In 2004 Dutch filmmaker Theo van Gogh was murdered following the release of his film Submission, a critical commentary on the role of women in Islamic families. According to his assassin, van Gogh was targeted for attacking the Islamic faith. Four years later Geert Wilders, a Dutch Member of Parliament, prepared to release his own film Fitna, a controversial depiction of Islamic terrorism. Predominantly Islamic nations began to boycott Dutch products in protest, embroiling the Netherlands in political debate. In response to this economic pressure, the Dutch government advised cancelling the film’s release, displaying a willingness to limit artistic expression in order to maintain the Netherlands’ national image and economic interests abroad.
In “Footprint or Fingerprint: International Cultural Policy as Identity Policy,” Toine Minnaert examines Dutch international cultural policy to explore the role of the government in constructing national identity in relation to ‘the other.’ He suggests that maintaining a positive Dutch national image and strong economic position abroad trumps the role of the arts in the nation’s international cultural policy.
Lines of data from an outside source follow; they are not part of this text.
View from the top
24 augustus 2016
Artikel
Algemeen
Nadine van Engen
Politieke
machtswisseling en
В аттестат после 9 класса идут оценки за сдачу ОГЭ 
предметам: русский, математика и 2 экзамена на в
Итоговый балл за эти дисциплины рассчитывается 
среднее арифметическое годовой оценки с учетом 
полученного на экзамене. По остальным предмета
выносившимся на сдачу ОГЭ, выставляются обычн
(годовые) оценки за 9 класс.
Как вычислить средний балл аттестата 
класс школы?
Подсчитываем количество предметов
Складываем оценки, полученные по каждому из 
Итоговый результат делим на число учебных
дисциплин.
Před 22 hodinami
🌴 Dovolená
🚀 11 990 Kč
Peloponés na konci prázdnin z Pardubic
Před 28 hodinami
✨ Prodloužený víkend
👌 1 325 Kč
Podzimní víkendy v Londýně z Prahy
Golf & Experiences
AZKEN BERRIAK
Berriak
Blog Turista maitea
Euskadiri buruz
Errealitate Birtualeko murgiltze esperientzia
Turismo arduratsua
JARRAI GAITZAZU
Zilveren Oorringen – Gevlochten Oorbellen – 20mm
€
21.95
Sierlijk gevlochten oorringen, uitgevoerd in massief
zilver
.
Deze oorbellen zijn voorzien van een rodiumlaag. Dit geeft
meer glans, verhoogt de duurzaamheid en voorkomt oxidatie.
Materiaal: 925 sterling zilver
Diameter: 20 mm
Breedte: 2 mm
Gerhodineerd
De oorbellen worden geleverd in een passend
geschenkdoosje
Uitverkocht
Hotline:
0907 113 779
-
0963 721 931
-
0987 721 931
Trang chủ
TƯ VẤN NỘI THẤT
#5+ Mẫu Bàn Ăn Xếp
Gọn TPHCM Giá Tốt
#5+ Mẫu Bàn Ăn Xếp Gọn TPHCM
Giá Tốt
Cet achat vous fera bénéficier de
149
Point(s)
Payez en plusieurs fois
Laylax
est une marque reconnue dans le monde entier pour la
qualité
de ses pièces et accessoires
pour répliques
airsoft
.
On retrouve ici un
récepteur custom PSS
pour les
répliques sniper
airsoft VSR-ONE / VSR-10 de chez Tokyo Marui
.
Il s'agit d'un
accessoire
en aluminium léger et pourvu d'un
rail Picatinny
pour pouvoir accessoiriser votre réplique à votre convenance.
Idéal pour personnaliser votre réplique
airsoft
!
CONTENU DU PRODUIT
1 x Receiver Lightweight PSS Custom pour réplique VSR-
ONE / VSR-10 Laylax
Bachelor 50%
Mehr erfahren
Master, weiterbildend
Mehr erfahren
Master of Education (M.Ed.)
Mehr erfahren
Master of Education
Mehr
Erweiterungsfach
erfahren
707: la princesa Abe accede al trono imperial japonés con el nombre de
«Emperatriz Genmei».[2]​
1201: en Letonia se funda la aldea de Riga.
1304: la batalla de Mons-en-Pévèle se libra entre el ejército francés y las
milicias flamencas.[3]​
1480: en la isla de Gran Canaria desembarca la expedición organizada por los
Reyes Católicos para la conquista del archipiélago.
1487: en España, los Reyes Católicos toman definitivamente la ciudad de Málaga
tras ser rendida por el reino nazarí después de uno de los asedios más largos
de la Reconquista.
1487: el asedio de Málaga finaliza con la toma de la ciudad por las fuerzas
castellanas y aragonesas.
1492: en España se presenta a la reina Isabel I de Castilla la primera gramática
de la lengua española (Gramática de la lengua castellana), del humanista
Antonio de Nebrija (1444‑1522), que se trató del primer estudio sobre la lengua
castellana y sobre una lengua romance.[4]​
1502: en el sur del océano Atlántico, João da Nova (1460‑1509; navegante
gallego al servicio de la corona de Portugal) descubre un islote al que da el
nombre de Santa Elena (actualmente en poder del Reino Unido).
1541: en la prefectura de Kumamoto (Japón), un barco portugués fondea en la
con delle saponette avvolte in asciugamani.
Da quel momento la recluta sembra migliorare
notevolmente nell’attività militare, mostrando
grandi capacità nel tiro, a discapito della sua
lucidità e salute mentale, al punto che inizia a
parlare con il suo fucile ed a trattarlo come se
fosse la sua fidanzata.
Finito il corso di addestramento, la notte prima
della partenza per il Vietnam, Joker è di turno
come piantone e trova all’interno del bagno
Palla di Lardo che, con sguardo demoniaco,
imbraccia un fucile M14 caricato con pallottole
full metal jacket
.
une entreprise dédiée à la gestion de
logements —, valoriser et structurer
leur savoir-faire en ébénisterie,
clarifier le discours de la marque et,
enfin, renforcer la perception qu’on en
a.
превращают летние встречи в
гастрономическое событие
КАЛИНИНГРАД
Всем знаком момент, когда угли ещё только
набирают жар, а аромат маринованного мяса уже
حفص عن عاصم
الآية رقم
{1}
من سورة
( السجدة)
Minnaert outlines five elements that contribute to the formation of national identity: the story of a nation, its origin, the myths and stories surrounding that origin, invented traditions that link citizens together, and a belief that the nation is defined by unique and specific cultural characteristics. The function of this crafted identity is to set a nation apart from the rest of the world. Thus, constructing an identity around what a nation is and is not also implicitly shapes the identities of ‘the other’—in this case, Islamic nations. Within this framework, the arts play a prominent role in expressing and reinforcing national identity abroad. Yet when Fitna threatened to undermine the maintenance of a positive Dutch image and provoked a politically-motivated boycott of Dutch goods, the government advised against the release of the film in the name of economic interests.
Minnaert suggests that the diplomatic motivations behind a nation’s international cultural policy shift over time. Today, Dutch diplomacy is increasingly fueled by economic concerns. While artistic expression once played a central role in promoting a nation’s image, controversial expressions such as Fitna are now viewed as a liability due to their potential to threaten the nation’s image abroad. As this case demonstrates, suppressing such controversial expressions is increasingly common as economic motivations drive diplomacy.
Minnaert, Toine. 2014. "Footprint or Fingerprint: International Cultural Policy as Identity Policy." International Journal of Cultural Policy, 20(1): 99-113.